# Excerpted data
....
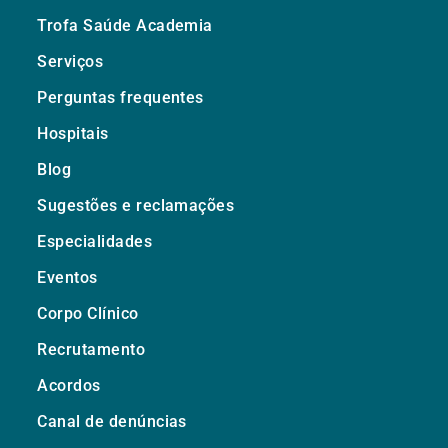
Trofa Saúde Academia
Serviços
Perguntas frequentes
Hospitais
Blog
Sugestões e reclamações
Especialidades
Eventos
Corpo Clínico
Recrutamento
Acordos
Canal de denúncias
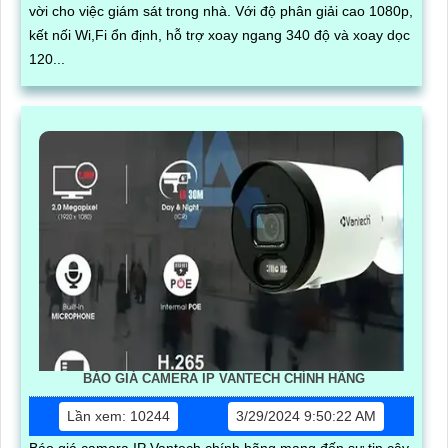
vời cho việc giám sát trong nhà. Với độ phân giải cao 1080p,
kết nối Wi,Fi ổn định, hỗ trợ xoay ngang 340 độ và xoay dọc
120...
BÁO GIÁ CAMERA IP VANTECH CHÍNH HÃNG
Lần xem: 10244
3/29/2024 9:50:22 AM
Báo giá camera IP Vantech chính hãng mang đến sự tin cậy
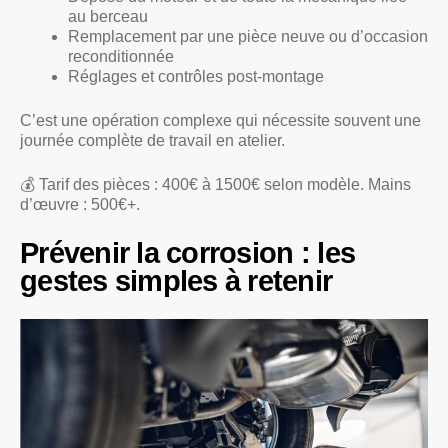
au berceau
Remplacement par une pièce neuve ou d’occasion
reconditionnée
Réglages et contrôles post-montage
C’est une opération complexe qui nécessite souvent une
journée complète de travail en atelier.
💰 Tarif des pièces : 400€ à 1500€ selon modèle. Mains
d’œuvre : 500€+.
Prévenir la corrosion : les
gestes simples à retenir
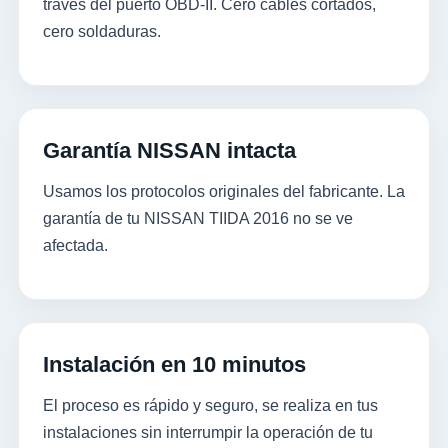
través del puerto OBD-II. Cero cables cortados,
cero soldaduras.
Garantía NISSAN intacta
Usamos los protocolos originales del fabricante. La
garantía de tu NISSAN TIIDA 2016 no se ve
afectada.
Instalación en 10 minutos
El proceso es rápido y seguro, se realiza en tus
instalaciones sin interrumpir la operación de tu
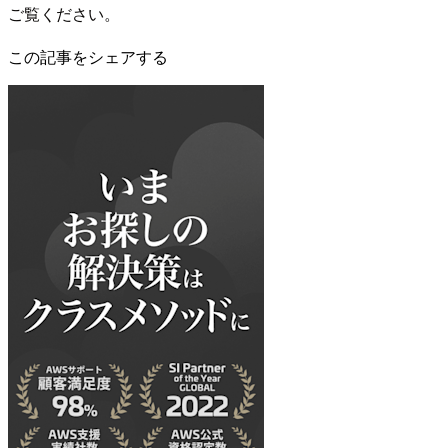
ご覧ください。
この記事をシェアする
....
# Task directions
Please go over the data above and copy each line with "NISSAN" in it.

# Exercise solution
Garantía NISSAN intacta
garantía de tu NISSAN TIIDA 2016 no se ve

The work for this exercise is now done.